A new website is urging buyers and renters to seek discounts on properties in the most polluted areas of the capital.

Potential buyers are being encouraged to seek discounts of up to 20% on the asking prices of homes in pollution hotspots in London.

A new website, addresspollution.org, has used data from King’s College London to produce an air quality report for every address in the capital based on its annual nitrogen dioxide readings.

The report details whether pollution levels in the postcode exceed annual legal limits, giving the location a score out of five.

It also sets out the negative health impact the pollution levels could have on residents and the asking price discount buyers should try to negotiate if purchasing a property in the area.

Research carried out by the group found that 76% of Londoners think properties in areas which breach legal air pollution limits should be discounted, whether they are for sale or to rent.

Nearly six out of 10 people also said they would consider withdrawing an offer on a property if they found out it was in an area that breached World Health Organization safety limits for air quality.

Why is this happening?

The website has been set up by not-for-profit community interest group, the Central Office of Public Interest.

It claims that air pollution is now the biggest threat to public health in the UK, but its impact is not always well understood.

Its research suggests that just as other factors such as noise, crime levels and transport links can impact property prices, so too do high levels of air pollution.

"Air pollution is killing people across the country, and London is worst hit but people don’t believe it will affect them personally," said Humphrey Milles, founder of the Central Office for Public Interest.

"The Air Quality Rating is a tool to change these perceptions and show just how real, and dangerous, air pollution is across the capital, including in some of the wealthiest neighbourhoods."

Who does it affect?

If buyers follow the website’s recommendations and try to negotiate discounts based on air pollution levels, it could lead to hundreds of thousands of pounds being knocked off house prices in London.

For example, the website suggests people looking to buy a home in Westminster should ask for a 20% discount, which would knock more than £214,000 off the average property price there.

The website currently only offers reports for postcodes in London, but it plans to expand to include other UK towns and cities in the near future.

What’s the background?

It is not the first time that air pollution has been linked to a decrease in property values.

Previous research carried out by the Daily Telegraph suggested homes in heavily polluted areas could sell for up to 15% less than similar properties in less polluted locations.

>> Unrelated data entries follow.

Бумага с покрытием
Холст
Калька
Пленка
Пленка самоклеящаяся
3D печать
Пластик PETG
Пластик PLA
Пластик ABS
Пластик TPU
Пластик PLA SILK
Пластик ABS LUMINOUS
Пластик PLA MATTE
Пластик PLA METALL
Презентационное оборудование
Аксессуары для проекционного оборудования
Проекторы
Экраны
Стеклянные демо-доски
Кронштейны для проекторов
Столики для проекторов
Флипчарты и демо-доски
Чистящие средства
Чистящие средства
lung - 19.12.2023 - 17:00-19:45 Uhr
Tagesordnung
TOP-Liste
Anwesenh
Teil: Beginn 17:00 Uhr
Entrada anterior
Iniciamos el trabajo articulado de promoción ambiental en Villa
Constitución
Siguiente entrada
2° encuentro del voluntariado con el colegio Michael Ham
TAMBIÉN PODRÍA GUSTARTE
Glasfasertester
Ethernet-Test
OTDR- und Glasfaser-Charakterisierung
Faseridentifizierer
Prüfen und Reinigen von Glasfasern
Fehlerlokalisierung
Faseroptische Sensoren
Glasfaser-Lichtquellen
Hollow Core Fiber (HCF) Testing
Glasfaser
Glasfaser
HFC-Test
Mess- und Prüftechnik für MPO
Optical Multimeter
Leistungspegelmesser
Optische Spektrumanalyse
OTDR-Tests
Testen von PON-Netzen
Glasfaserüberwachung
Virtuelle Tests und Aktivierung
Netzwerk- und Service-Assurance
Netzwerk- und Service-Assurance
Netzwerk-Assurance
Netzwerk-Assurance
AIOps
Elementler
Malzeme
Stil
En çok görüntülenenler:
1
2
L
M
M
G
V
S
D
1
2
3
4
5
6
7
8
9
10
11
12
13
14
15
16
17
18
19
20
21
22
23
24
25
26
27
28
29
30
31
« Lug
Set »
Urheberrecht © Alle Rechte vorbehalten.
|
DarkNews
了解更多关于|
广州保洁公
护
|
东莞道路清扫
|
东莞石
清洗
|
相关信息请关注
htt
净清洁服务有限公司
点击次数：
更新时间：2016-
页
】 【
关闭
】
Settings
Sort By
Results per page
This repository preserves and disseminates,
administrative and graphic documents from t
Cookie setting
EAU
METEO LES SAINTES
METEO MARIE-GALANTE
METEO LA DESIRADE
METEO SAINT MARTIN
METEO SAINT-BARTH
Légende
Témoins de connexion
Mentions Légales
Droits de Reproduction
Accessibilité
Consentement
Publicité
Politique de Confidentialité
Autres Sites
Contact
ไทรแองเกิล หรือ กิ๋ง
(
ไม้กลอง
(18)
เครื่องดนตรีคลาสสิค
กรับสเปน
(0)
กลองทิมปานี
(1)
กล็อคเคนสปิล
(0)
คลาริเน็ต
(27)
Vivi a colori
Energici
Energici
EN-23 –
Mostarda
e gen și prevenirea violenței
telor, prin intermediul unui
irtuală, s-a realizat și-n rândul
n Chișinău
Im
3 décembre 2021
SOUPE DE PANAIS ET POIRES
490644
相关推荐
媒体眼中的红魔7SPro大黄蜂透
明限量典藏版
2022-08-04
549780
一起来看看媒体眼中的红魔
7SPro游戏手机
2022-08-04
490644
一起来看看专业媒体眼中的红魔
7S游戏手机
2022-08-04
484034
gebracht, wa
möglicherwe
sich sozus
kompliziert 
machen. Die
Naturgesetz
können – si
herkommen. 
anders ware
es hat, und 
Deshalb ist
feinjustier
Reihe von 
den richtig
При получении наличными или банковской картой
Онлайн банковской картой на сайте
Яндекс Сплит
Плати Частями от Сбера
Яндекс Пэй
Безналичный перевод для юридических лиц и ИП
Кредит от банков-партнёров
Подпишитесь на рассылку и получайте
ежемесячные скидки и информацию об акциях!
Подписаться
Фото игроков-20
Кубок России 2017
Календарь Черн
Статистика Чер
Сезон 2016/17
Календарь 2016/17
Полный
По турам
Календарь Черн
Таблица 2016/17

There have also been calls for air quality information to be included in property listings in the same way as energy efficiency ratings are.

Top 3 takeaways

  • A new website, addresspollution.org, has used data from King’s College London to produce an air quality report for every address in the capital
  • Potential buyers are being encouraged to seek discounts of up to 20% on the asking prices of homes in pollution hotspots in London
  • 76% of Londoners think properties in areas which breach legal air pollution limits should be discounted, whether they are for sale or to rent.